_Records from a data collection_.
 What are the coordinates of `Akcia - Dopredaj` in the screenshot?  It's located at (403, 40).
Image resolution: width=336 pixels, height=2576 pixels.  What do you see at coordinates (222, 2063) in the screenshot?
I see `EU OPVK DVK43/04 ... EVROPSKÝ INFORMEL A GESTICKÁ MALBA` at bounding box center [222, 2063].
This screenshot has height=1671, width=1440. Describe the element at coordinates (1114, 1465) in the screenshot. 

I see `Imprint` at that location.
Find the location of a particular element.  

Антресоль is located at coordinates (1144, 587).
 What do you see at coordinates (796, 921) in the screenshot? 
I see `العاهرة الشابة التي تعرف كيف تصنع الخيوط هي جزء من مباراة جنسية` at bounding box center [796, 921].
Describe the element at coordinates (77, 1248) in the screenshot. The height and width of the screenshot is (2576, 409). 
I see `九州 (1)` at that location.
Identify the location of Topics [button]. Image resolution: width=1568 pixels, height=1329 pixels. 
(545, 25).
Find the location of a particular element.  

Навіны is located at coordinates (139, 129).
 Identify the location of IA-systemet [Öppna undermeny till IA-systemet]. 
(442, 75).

_YOUR GOAL_.
Output consists of exactly the lines from the one containing "Describe the element at coordinates (77, 1248)" to the end of the records above, retyped without change and with nothing extra.

_ANSWER TO THIS EXERCISE_.
Describe the element at coordinates (77, 1248) in the screenshot. The height and width of the screenshot is (2576, 409). 
I see `九州 (1)` at that location.
Identify the location of Topics [button]. Image resolution: width=1568 pixels, height=1329 pixels. 
(545, 25).
Find the location of a particular element.  

Навіны is located at coordinates (139, 129).
 Identify the location of IA-systemet [Öppna undermeny till IA-systemet]. 
(442, 75).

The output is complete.